Le Dow Jones semble se diriger vers une fin de semaine inférieure à celle de vendredi dernier.

La Fed a terminé sa réunion de politique monétaire de deux jours sans modifier son taux d'intérêt directeur, comme prévu. Toutefois, dans son résumé des projections économiques, la banque centrale a réduit le nombre de réductions de taux prévues cette année de trois à une, adoptant ainsi un ton plus hawkish que prévu.

L'effet de surprise a été atténué par une série d'indicateurs économiques qui ont montré que l'inflation se ralentissait plus rapidement que ne le prévoyaient les analystes, ce qui pourrait convaincre la Fed, qui dépend des données, de reconsidérer le calendrier et le nombre de baisses de taux cette année.

(La Fed) dit : "Nous prévoyons de réduire une fois", n'est-ce pas ? Cela a été relativement décevant pour les investisseurs", a déclaré M. Green. "Dans le même temps, elle a reconnu que les progrès en matière d'inflation étaient encourageants et que l'économie s'affaiblissait. Les investisseurs sont confrontés à ce même problème.

La présidente de la Fed de Cleveland, Loretta Mester, a qualifié les récentes données sur l'inflation de "bienvenues", dans le sillage des rapports de la semaine sur l'IPC et l'IPP, qui ont été inférieurs aux attentes des analystes, tandis que le président de la Fed de Chicago, Austan Goolsbee, a qualifié ces données de "soulagement", mais a ajouté que d'autres progrès étaient nécessaires.

Le Dow Jones Industrial Average a perdu 82,26 points, soit 0,21 %, à 38 564,84, le S&P 500 a perdu 6,73 points, soit 0,12 %, à 5 427,01 et le Nasdaq Composite a ajouté 6,18 points, soit 0,03 %, à 17 673,74.

Les actions européennes ont prolongé leur baisse générale, l'appétit pour le risque étant freiné par les incertitudes politiques en France. L'indice paneuropéen STOXX 600 a chuté de 2,4 % sur la semaine, sa plus forte baisse en pourcentage sur une semaine depuis 2024.

L'indice paneuropéen STOXX 600 a perdu 0,97% et l'indice MSCI des actions mondiales a perdu 0,36%.

Les actions des marchés émergents ont augmenté de 0,04 %. L'indice MSCI le plus large des actions de la région Asie-Pacifique hors Japon a clôturé en baisse de 0,19 %, tandis que le Nikkei japonais a progressé de 0,24 %.

Le dollar a progressé, tandis que l'euro a enregistré sa plus forte baisse hebdomadaire par rapport au dollar, en raison des incertitudes politiques en France.

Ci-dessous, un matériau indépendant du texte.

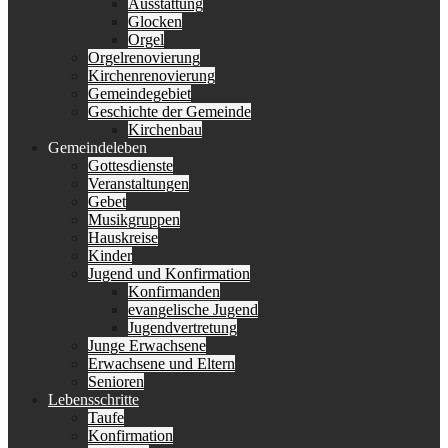
Ausstattung
Glocken
Orgel
Orgelrenovierung
Kirchenrenovierung
Gemeindegebiet
Geschichte der Gemeinde
Kirchenbau
Gemeindeleben
Gottesdienste
Veranstaltungen
Gebet
Musikgruppen
Hauskreise
Kinder
Jugend und Konfirmation
Konfirmanden
evangelische Jugend
Jugendvertretung
Junge Erwachsene
Erwachsene und Eltern
Senioren
Lebensschritte
Taufe
Konfirmation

Le yen s'est redressé après que la Banque du Japon a publié une mise à jour de sa politique étonnamment dovish.

L'indice du dollar a augmenté de 0,35 %, tandis que l'euro a baissé de 0,34 % à 1,0699 $.

Le yen japonais s'est affaibli de 0,16 % par rapport au billet vert, à 157,30 pour un dollar, tandis que la livre sterling s'échangeait à 1,2683 $, en baisse de 0,60 % sur la journée.

Les rendements du Trésor américain ont poursuivi leur baisse, atteignant leur niveau le plus bas depuis la fin du mois de mars, alors que les données économiques ont fourni les dernières preuves d'un ralentissement de l'inflation.

Les obligations de référence à 10 ans ont augmenté de 7/32 pour atteindre un rendement de 4,2131%, contre 4,24% jeudi dernier.

L'obligation à 30 ans a augmenté de 28/32 pour atteindre un rendement de 4,3506%, contre 4,401% jeudi soir.

Les prix du pétrole ont légèrement baissé, mais ont connu leur meilleure semaine depuis quatre mois en raison de prévisions de demande solides.

Le brut américain a baissé de 0,22% pour s'établir à 78,45 dollars le baril, tandis que le Brent s'est établi à 82,62 dollars le baril, en baisse de 0,16% sur la journée.

Le prix de l'or a bondi et semblait se diriger vers son premier gain hebdomadaire en quatre semaines.

"Il y a beaucoup d'incertitudes géopolitiques. L'or est une monnaie stable et de nombreuses banques centrales ont constitué des stocks", a déclaré Thomas Martin, gestionnaire de portefeuille senior chez GLOBALT à Atlanta.

L'or au comptant a augmenté de 1,4 % pour atteindre 2 334,93 dollars l'once.